At every turn, Clint proves Marley right, especially when he agrees to help his orphaned niece Wren (Marlo Barkley) get elected student council president, while his resourceful executive assistant Kimberly (Spencer) digs up dirt on the kid’s popular rival. Inking an 8th grade boy is all in a day’s work for Clint, but Kimberly has a conscience and of course she’s going to sing about it.
That song, “The View From Here”, is a perfect example of the film’s cluelessness about basic musical mechanics. In a role that underplays her sparkling gift for comedy, Spencer sings about Kimberly’s misery — sometimes like Crocs, takes a paycheck and pretends not to care about the lives she’s destroying. It’s an intimate moment of painful introspection, but Anders and Arnold have office workers twirling like a Martha Graham dancer on meth.
Fortunately, that doesn’t seem to bother Present, who is impressed by Kimberly’s personal reflections and discovers that he’s the first person other than a perp to actually see and hear him. This lays the groundwork for one of the more underdeveloped aspects of the Anders and Morris script, the shy romance.
A more consistent focus is given to Present’s determination to find a chink in Clint’s armor of cynicism, a promise he made to his dying sister (Andrea Anders) years ago. But Clint is not intimidated by the present or any of his ghost companions. Instead, he turns the tables on them, finding himself a particularly malleable plaything when he starts grilling the present about his own past.
This creature A Christmas Carol, we know that no matter how convoluted the plot is, it emerges with lessons learned and dark souls brought to light. The film makes some solid points about how online culture has fostered an epidemic of meanness and how choosing kindness isn’t a single step but a gradual process within all of us. A big all-stops-out finale, “Do a Little Good” is the best of the songs and an effective delivery method for that holiday message.
The film is certainly colorful enough, although the fantasy version of Christmastime Manhattan looks as flat and artificial as Victorian London.

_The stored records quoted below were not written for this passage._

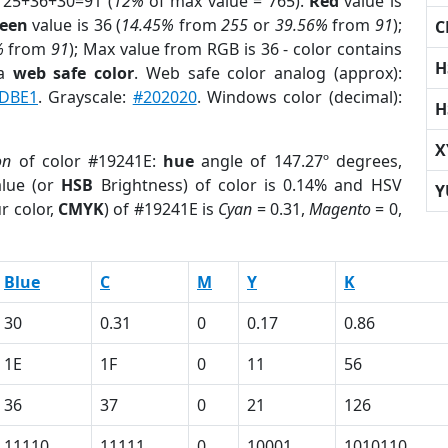
 25+36+30=91 (
12%
of max value = 765).
Red
value is
een
value is 36 (
14.45%
from
255
or
39.56%
from
91
);
C
%
from
91
); Max value from RGB is 36 - color contains
H
 a
web safe color
. Web safe color analog (approx):
DBE1
. Grayscale:
#202020
. Windows color (decimal):
H
X
on
of color #19241E:
hue
angle of 147.27º degrees,
lue (or
HSB
Brightness) of color is 0.14% and HSV
Y
r color,
CMYK
) of #19241E is
Cyan
= 0.31,
Magento
= 0,
Blue
C
M
Y
K
30
0.31
0
0.17
0.86
1E
1F
0
11
56
36
37
0
21
126
11110
11111
0
10001
1010110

It all feels like a department store holiday window display, nothing more real than the CG-heavy ghost world inhabited by the haunting team.
Morgan’s voice work provides a few laughs, which come under the grim reaper-style cloak of a yet-to-be-coming Christmas, and a few star guests help build interest. But lively Its buoyancy is owed primarily to Ferrell and Reynolds’ sizzling rapport, ultimately showcasing the film’s most convincing love story.
Reynolds’ glib stick is framed here as an unrepentant, greed-driven a-hole who’s never faced a situation he can’t manipulate to his advantage. But somehow, Present’s naivety reveals the humanity that remains in him.
Ferrell, who gets the best lines, many of which are just throwaways, is an innocent strain of existential crisis, a place of chaos and confusion where the comedian thrives. I can almost forgive all the oafish musical diarrhea for the joy of watching the ancient spirit on TV and proclaiming in a voice filled with wonderful discovery: “I think I may have moderate to severe Crohn’s disease!”